The news had spread, and the teachers were doing nothing to disperse the crowd; they were a part of it. The smell of the body was making people sick, along with the sight of it, and the knowledge of the death. The loud sound of unrestrained crying echoed, bouncing off the school building and into the forest.

In the end, it was Hunter who climbed the ladder, his face pale white and set. The policeman, closer to a boy than a man, gave him a pair of gloves and held the ladder, looking like he was going to be sick again.

Sady walked to him and held one side of the shaking ladder, resting a hand on his shoulder for a moment before transferring her grip to the ladder so she held it with both hands while Hunter climbed. Adam stood at a distance; no matter how much he poured over the details of death, he was unable to be near it, not wanting to see the red smile on Felicity's throat as much as he enjoyed talking about the one on Hillary's.

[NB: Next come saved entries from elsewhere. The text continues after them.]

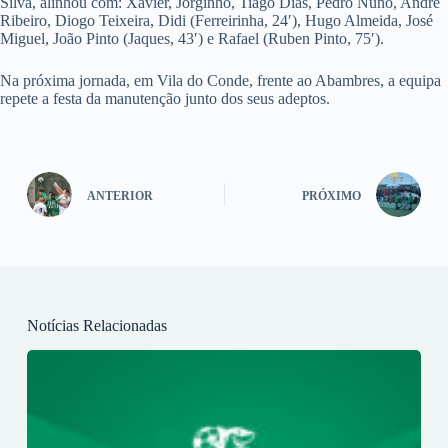
Silva, alinhou com: Xavier, Jorginho, Tiago Dias, Pedro Nuno, André
Ribeiro, Diogo Teixeira, Didi (Ferreirinha, 24′), Hugo Almeida, José
Miguel, João Pinto (Jaques, 43′) e Rafael (Ruben Pinto, 75′).
Na próxima jornada, em Vila do Conde, frente ao Abambres, a equipa
repete a festa da manutenção junto dos seus adeptos.
ANTERIOR
PRÓXIMO
Notícias Relacionadas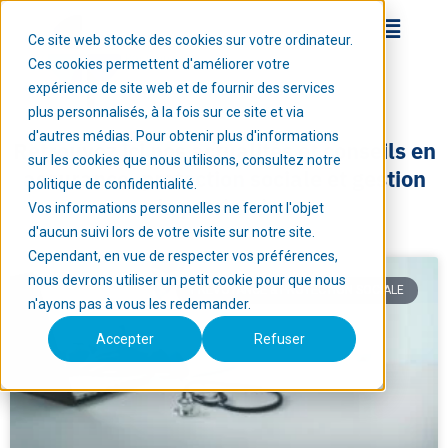
Ce site web stocke des cookies sur votre ordinateur.
Ces cookies permettent d'améliorer votre
expérience de site web et de fournir des services
plus personnalisés, à la fois sur ce site et via
d'autres médias. Pour obtenir plus d'informations
Retrouvez ici nos actualités et conseils en
sur les cookies que nous utilisons, consultez notre
assurance, protection sociale et gestion
politique de confidentialité.
de patrimoine.
Vos informations personnelles ne feront l'objet
d'aucun suivi lors de votre visite sur notre site.
Cependant, en vue de respecter vos préférences,
nous devrons utiliser un petit cookie pour que nous
PRÉVOYANCE & PROTECTION SOCIALE
n'ayons pas à vous les redemander.
Accepter
Refuser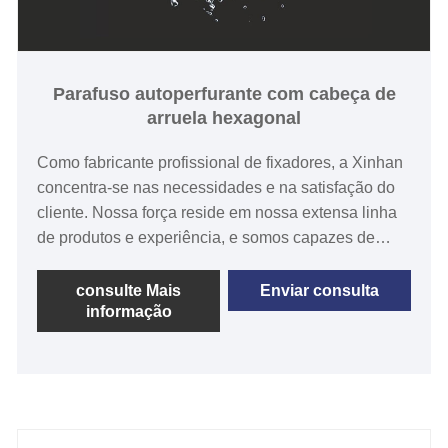
Parafuso autoperfurante com cabeça de
arruela hexagonal
Como fabricante profissional de fixadores, a Xinhan
concentra-se nas necessidades e na satisfação do
cliente. Nossa força reside em nossa extensa linha
de produtos e experiência, e somos capazes de
fornecer serviços de compra completos. O parafuso
autoperfurante com cabeça hexagonal e arruela é
consulte Mais
Enviar consulta
informação
um fixador versátil com cabeça hexagonal e arruela
integrada para maior estabilidade durante a
instalação.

Once at the top of the ladder, Hunter takes breaths that are shallow and infrequent, through the neck of his t-shirt. He steadies himself, leaning forwards, his hip at the same height as the basketball ring. Cringing inside, he hesitates for a moment. But, for some reason, this is something he needs to do. So he steels himself, and he reaches out, and puts his hands on Felicity's hips. Through the gloves, he can feel the soft give of her flesh, and he can smell the decay, taste it on his tongue, feel the cloying nature of it in his throat. He gags, but forces himself to keep going. To pull up her stiff body, lift her over the ring. He is not high enough on the ladder, so he takes another step up, and then she is free.

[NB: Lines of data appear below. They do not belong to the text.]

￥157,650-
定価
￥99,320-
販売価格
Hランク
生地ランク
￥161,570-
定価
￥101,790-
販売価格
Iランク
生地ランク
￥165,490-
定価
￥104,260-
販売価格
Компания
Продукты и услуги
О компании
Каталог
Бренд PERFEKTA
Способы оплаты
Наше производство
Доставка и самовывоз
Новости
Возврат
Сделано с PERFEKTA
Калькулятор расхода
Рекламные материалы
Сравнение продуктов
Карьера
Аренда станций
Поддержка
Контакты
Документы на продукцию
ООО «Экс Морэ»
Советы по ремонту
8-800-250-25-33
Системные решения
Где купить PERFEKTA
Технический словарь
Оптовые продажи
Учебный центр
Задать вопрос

His eyes are stinging from the smell, and her blood flakes onto his clothing as he carefully puts her over his shoulder. Her body is already in the right position to carry, stiffened that way, and he feels something rise in his throat at the thought. He holds his breath, and starts to climb down, but there is a tug on the body. He looks up: her hair is stuck on the hoop. He swallows his nausea and breathes, and in the process gets a mouthful of the rotting smell of Felicity. He gags and reaches up, blindly pulling at the hair, tangled and clotted with blood, sticks and dirt throughout as if she has been dragged through the forest. He pulls til it tears free, and then he climbs down, and lays the body on the sheet the policeman has laid out. He stumbles away, and Sady is at his side, a hand on his shoulder, and he is staring at the shape of her body on the plastic sheet, white as her skin, the red smile on her throat a stark contrast. She is bent, her arms reaching out to nothing, and he can see inside of her throat, inside of her. He feels sick.